3. Both defense and counterclaim: Some courts (such as the Fujian High Court) hold that the employer can either defend on the grounds of quality problems and request that reasonable expenses be deducted from the project price, or counterclaim the contractor for paying these costs.

Considering the above factors, we can draw the following conclusions:

1. The situation that the project is accepted or deemed to be qualified: if the project has been completed and accepted, or the employer has actually used the project, the quality problems that occur usually fall within the scope of the warranty. In this case, if the employer requests a refusal or reduction of the project payment on the grounds of quality problems, it will usually not be supported, unless the quality problems involve the foundation or main structure of the project. If the employer requires the contractor to bear the warranty liability or compensate for the actual losses such as repair costs, it is a new independent claim and should be filed in the form of a counterclaim or a separate lawsuit.

2. The project has not been completed and accepted or has not been used after the completion and acceptance: In this case, if the employer claims to reduce the project price on the grounds that the quality of the project does not conform to the agreement, it should usually be raised in the form of a defense. This is because the employer's claim does not form an independent lawsuit, nor does it exceed the scope of the contractor's claim, and does not have a new independent payment content.

3. Circumstances expressly agreed in the contract: If it is expressly stipulated in the contract between the two parties that the employer has the right to reduce the payment for the project or directly deduct the repair cost when the quality of the project is defective, then the employer's request can be recognized as a cause of defense rather than a new claim. In the absence of such an agreement, the employer's request may be recognized as a new lawsuit and should be filed in the form of a counterclaim.

When dealing with such cases, the court usually comprehensively considers various factors such as the specific provisions of the contract, the actual situation of the project, and the claims of the parties to determine whether the employer's claim is a defense or a counterclaim. This judgment has an important impact on the trial procedure, the bearing of costs and the final judgment of the case.

Attached: Summary table of the High People's Courts of different provinces on the handling of project quality problems:

province After completion acceptance or use Unfinished acceptance Reduction of project costs Compensation for damages
Beijing The warranty covers the main structure of the foundation works, except for the foundation works Treated as a defence Treated as a defence Counterclaim or separate claim
chekiang Treated as a defence Treated as a defence Treated as a defence Counterclaim Handling
Guangdong If the payment terms are not fulfilled, the defense will be handled Adversarial Processing Adversarial Processing counterclaim
Jiangsu Some are counterclaims, and some are defenses It is a defence It is a defence counterclaim
Anhui It is a defence It is a defence It is a defence counterclaim
Sichuan Handled as a defence Handled as a defence Adversarial Processing Counterclaim or separate claim
Fujian Defense, net of fees Defense, net of fees Defense, net of fees counterclaim

Illustrate:

1. "After completion acceptance or use" refers to the way to deal with the quality problems raised by the employer after the project has been completed and accepted or actually used.

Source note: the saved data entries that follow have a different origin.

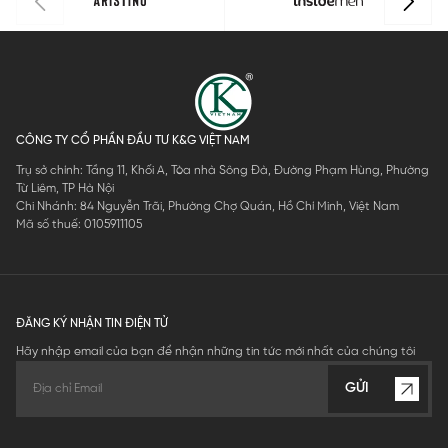
CÔNG TY CỔ PHẦN ĐẦU TƯ K&G VIỆT NAM
Trụ sở chính: Tầng 11, Khối A, Tòa nhà Sông Đà, Đường Phạm Hùng, Phường
Từ Liêm, TP Hà Nội
Chi Nhánh: 84 Nguyễn Trãi, Phường Chợ Quán, Hồ Chí Minh, Việt Nam
Mã số thuế: 0105911105
ĐĂNG KÝ NHẬN TIN ĐIỆN TỬ
Hãy nhập email của bạn để nhận những tin tức mới nhất của chúng tôi
GỬI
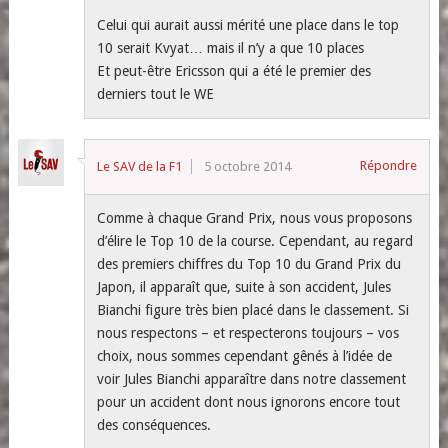
Celui qui aurait aussi mérité une place dans le top
10 serait Kvyat… mais il n’y a que 10 places
Et peut-être Ericsson qui a été le premier des
derniers tout le WE
Répondre
Le SAV de la F1
5 octobre 2014
Comme à chaque Grand Prix, nous vous proposons
d’élire le Top 10 de la course. Cependant, au regard
des premiers chiffres du Top 10 du Grand Prix du
Japon, il apparaît que, suite à son accident, Jules
Bianchi figure très bien placé dans le classement. Si
nous respectons – et respecterons toujours – vos
choix, nous sommes cependant gênés à l’idée de
voir Jules Bianchi apparaître dans notre classement
pour un accident dont nous ignorons encore tout
des conséquences.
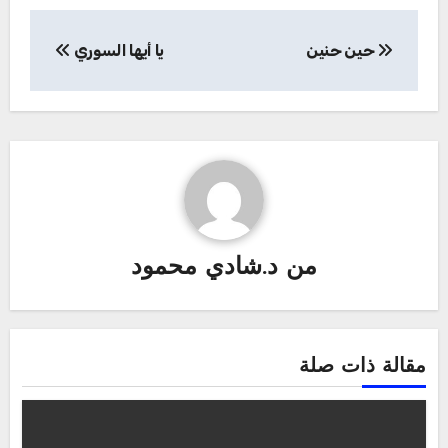
تصفّح
حين حنين
يا أيها السوري
المقالات
من
د.شادي محمود
مقالة ذات صلة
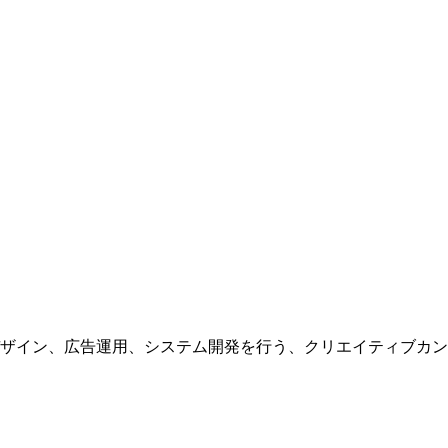
ザイン、広告運用、システム開発を行う、
クリエイティブカン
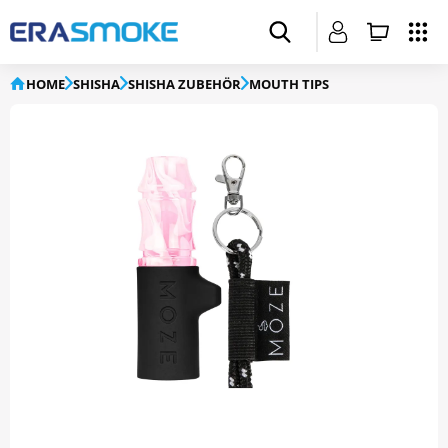
HOME
SHISHA
SHISHA ZUBEHÖR
MOUTH TIPS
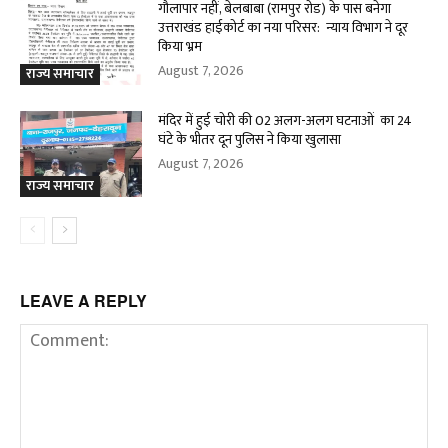
गौलापार नहीं, बेलबाबा (रामपुर रोड) के पास बनेगा
उत्तराखंड हाईकोर्ट का नया परिसर: न्याय विभाग ने दूर
किया भ्रम
August 7, 2026
राज्य समाचार
मंदिर में हुई चोरी की 02 अलग-अलग घटनाओं का 24
घंटे के भीतर दून पुलिस ने किया खुलासा
August 7, 2026
राज्य समाचार
LEAVE A REPLY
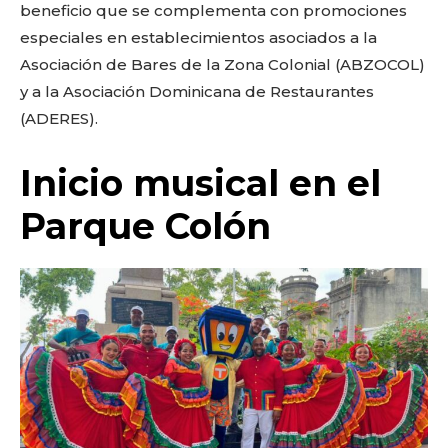
beneficio que se complementa con promociones
especiales en establecimientos asociados a la
Asociación de Bares de la Zona Colonial (ABZOCOL)
Don't miss
y a la Asociación Dominicana de Restaurantes
out!
(ADERES).
Sing up for our newsletter
to stay in the loop.
Inicio musical en el
Parque Colón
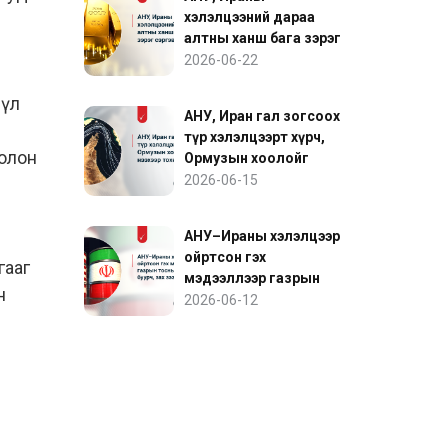
хэлэлцээний дараа
алтны ханш бага зэрэг
сэргэв
2026-06-22
 үл
АНУ, Иран гал зогсоох
түр хэлэлцээрт хүрч,
болон
Ормузын хоолойг
нээхээр тохиролцов
2026-06-15
АНУ–Ираны хэлэлцээр
ойртсон гэх
гааг
мэдээллээр газрын
н
тосны үнэ буурч, зах
2026-06-12
зээл сэргэв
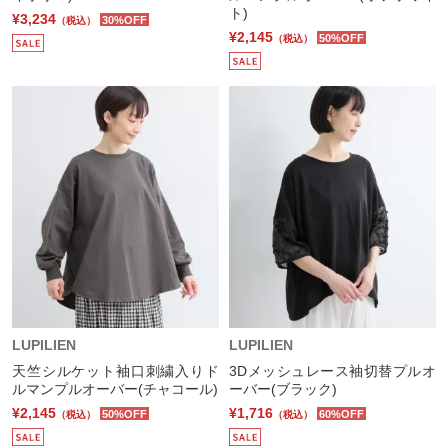
ト)
¥3,234
30%OFF
（税込）
¥2,145
50%OFF
（税込）
LUPILIEN
LUPILIEN
天竺シルケット袖口刺繍入りド
3Dメッシュレース袖切替プルオ
ルマンプルオーバー(チャコール)
ーバー(ブラック)
¥2,145
¥1,716
50%OFF
60%OFF
（税込）
（税込）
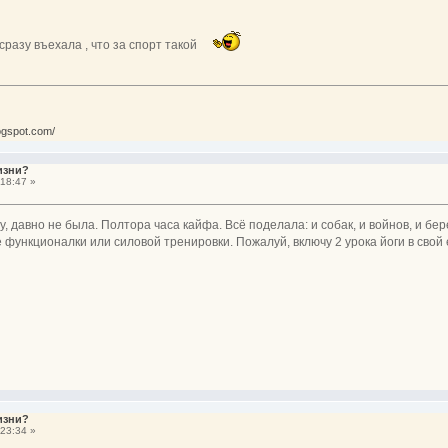
 сразу въехала , что за спорт такой
ogspot.com/
изни?
18:47 »
 давно не была. Полтора часа кайфа. Всё поделала: и собак, и войнов, и берез
е функционалки или силовой тренировки. Пожалуй, включу 2 урока йоги в сво
изни?
23:34 »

2. "Unfinished acceptance" refers to the way in which the employer proposes to deal with the project on the grounds of quality problems before the acceptance of the project has been completed.

3. "Reduction of project payment" refers to the situation where the employer requests a reduction in the project payment to the contractor on the grounds of quality problems.

4. "Compensation for losses" refers to the situation where the employer requires the contractor to compensate for the relevant losses due to quality problems.

Please note that the information in the form is based on the text content disseminated on the Internet, and the specific interpretation and application of the law need to be screened and judged according to official documents and the specific circumstances of the case.